1 Ekim 2008 Çarşamba
082 Su maymunuyum.
Bugün bayramın ikinci günü sevgili patates. Beni bi tek sen anladığın için sana yazıyorum. İsmini vermek istemeyen bi arkadaşımla konuştum demin msnde. En sevdiğim şey olan hava atmak (kıl etmek için sinir etmek için... için için...), adada olduğumu birazdan denize gideceğimi söyledim ki kendisi Antalya'da bilmemkaç yıldızlı bi otelde aile boyu tatil yapmaktaymış. Havuz ve deniz arasında kararsız kalmış bide su kaydırağı varmış kocaman ondan da kayabilirmiş. Su kaydırağını duyduğum anda yıkıldım. Ben hayatımda hiç su kaydırağından kaymadım sevgili patates. Ben her yaz havalar ısınınca su kaydırağından kaymak isterim. Küçükken bi kere annemle Bodrumdaki o sulu yere gidicektik ama çok kalabalıkmış diye gitmedik, çok içimde kaldı. Hem Kaş'taki evin (teyzemin evi) yanında Aquapark var senelerdir her yaz Kaş'a giderim orda kalırım aquapark sakinlerinin iğrenç animasonlarını dinlemek zorunda kalırım, o eskimiş su kaydırağını görürüm, her seferinde gidicem o kaydıraktan kayıcam derim ama hiç yapmadım, yapamadım.
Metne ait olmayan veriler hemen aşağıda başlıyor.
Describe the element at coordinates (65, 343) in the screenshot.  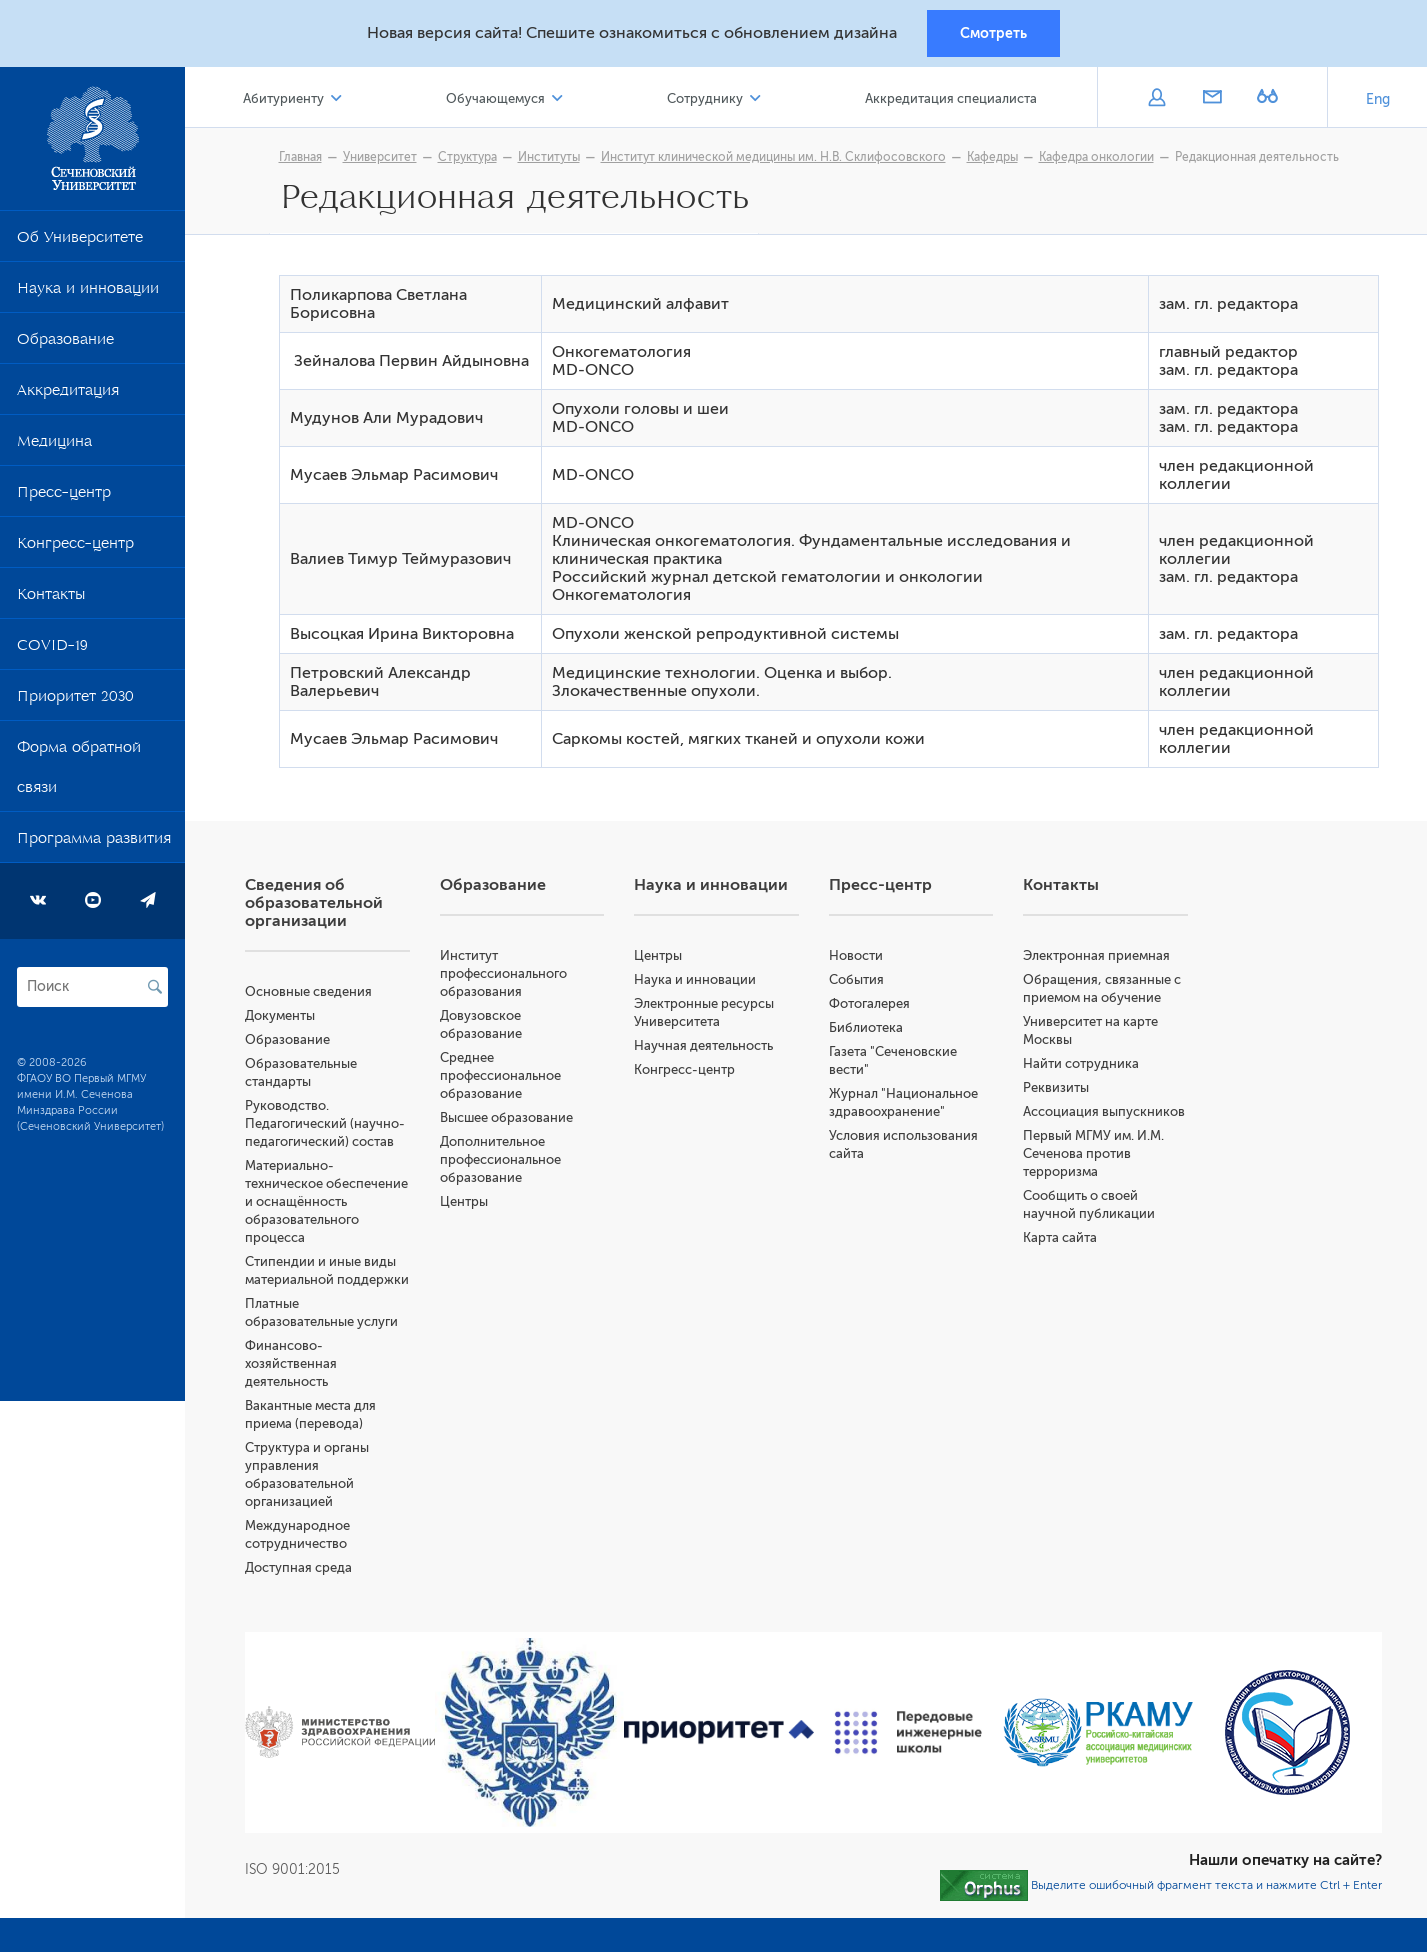
I see `Образование` at that location.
O kalabalığı gördükçe uzaklaşıyorum, boş olsun istiyorum kimse olmasın istiyorum. Yazlık mekanlarda kalabalık sevmem ben, sakinlik isterim patatesim. Rahat rahat yüzemiyceksek, kaydıraktan kayamıycaksak ne anlarım ben o tatilden. Sonuç olarak diyorum ki, su kaydırağından kaymak istiyorum ben, bi kere değil yüz kere bin kere ama büyüdükçe korkmaya başladım galiba yada benimle birlikte kaydıraktan kayıcak arkadaşım yok sanırım,tek başıma sıkılırım çünkü.